OBJECTIVE: Earlier studies on antibiotics exposure and development of IBD (Crohn's disease (CD) and ulcerative colitis (UC)) may have been biased by familial factors and gastroenteritis. We aimed to estimate the association between antibiotics during pregnancy or infantile age and very early onset (VEO) IBD.

DESIGN: In this cohort study of 827 239 children born in Sweden between 2006 and 2013, we examined the link between exposure to systemic antibiotics and VEO-IBD (diagnosis <6 years of age), using Cox proportional hazard regression models.
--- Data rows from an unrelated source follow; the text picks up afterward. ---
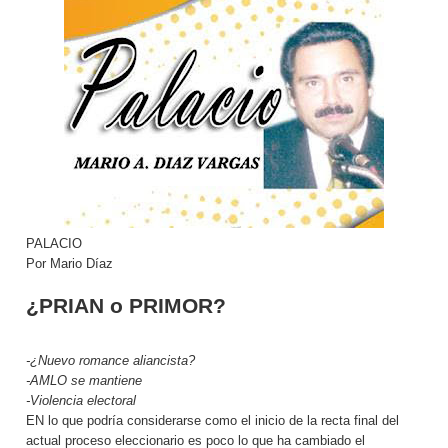
PALACIO
Por Mario Díaz
¿PRIAN o PRIMOR?
-¿Nuevo romance aliancista?
-AMLO se mantiene
-Violencia electoral
EN lo que podría considerarse como el inicio de la recta final del
actual proceso eleccionario es poco lo que ha cambiado el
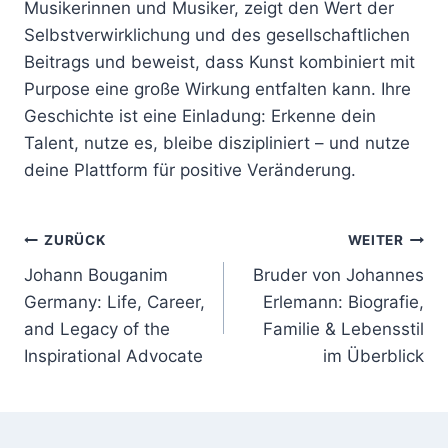
Musikerinnen und Musiker, zeigt den Wert der
Selbstverwirklichung und des gesellschaftlichen
Beitrags und beweist, dass Kunst kombiniert mit
Purpose eine große Wirkung entfalten kann. Ihre
Geschichte ist eine Einladung: Erkenne dein
Talent, nutze es, bleibe diszipliniert – und nutze
deine Plattform für positive Veränderung.
Beitragsnavigation
ZURÜCK
WEITER
Johann Bouganim
Bruder von Johannes
Germany: Life, Career,
Erlemann: Biografie,
and Legacy of the
Familie & Lebensstil
Inspirational Advocate
im Überblick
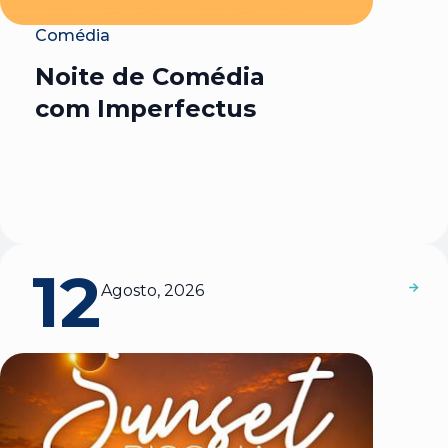
Comédia
Noite de Comédia
com Imperfectus
12
Agosto, 2026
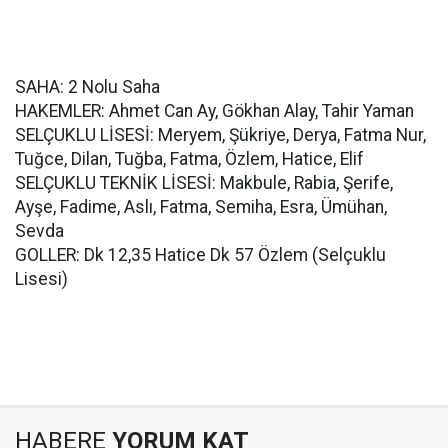
SAHA: 2 Nolu Saha
HAKEMLER: Ahmet Can Ay, Gökhan Alay, Tahir Yaman
SELÇUKLU LİSESİ: Meryem, Şükriye, Derya, Fatma Nur,
Tuğce, Dilan, Tuğba, Fatma, Özlem, Hatice, Elif
SELÇUKLU TEKNİK LİSESİ: Makbule, Rabia, Şerife,
Ayşe, Fadime, Aslı, Fatma, Semiha, Esra, Ümühan,
Sevda
GOLLER: Dk 12,35 Hatice Dk 57 Özlem (Selçuklu
Lisesi)
HABERE
YORUM KAT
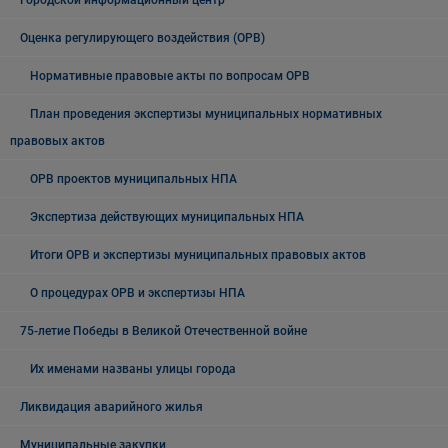
Городской информационный центр
Оценка регулирующего воздействия (ОРВ)
Нормативные правовые акты по вопросам ОРВ
План проведения экспертизы муниципальных нормативных
правовых актов
ОРВ проектов муниципальных НПА
Экспертиза действующих муниципальных НПА
Итоги ОРВ и экспертизы муниципальных правовых актов
О процедурах ОРВ и экспертизы НПА
75-летие Победы в Великой Отечественной войне
Их именами названы улицы города
Ликвидация аварийного жилья
Муниципальные закупки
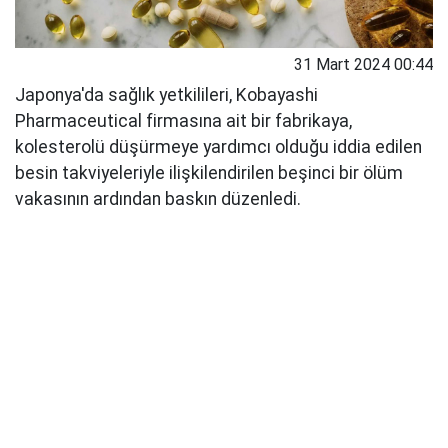
31 Mart 2024 00:44
Japonya'da sağlık yetkilileri, Kobayashi
Pharmaceutical firmasına ait bir fabrikaya,
kolesterolü düşürmeye yardımcı olduğu iddia edilen
besin takviyeleriyle ilişkilendirilen beşinci bir ölüm
vakasının ardından baskın düzenledi.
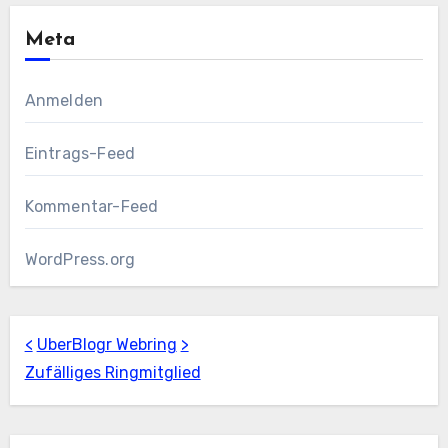
Meta
Anmelden
Eintrags-Feed
Kommentar-Feed
WordPress.org
<
UberBlogr Webring
>
Zufälliges Ringmitglied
Information on antibiotics and IBD was retrieved from the nationwide population-based Swedish Prescribed Drug Register and the National Patient Register. We specifically examined potential confounding from parental IBD and gastroenteritis.

RESULTS: Children exposed to antibiotics during pregnancy were at increased risk of IBD compared with general population controls (adjusted HR (aHR) 1.93; 95% CI 1.06 to 3.50). Corresponding aHRs were 2.48 (95% CI 1.01 to 6.08) for CD and 1.25 (95% CI 0.47 to 3.26) for UC, respectively. For antibiotics in infantile age, the aHR for IBD was 1.11 (95% CI 0.57 to 2.15); for CD 0.72 (95% CI 0.27 to 1.92) and 1.23 (95% CI 0.45 to 3.39) for UC. Excluding children with gastroenteritis 12 months prior to the first IBD diagnosis retained similar aHR for antibiotics during pregnancy and CD, while the association no longer remained significant for IBD.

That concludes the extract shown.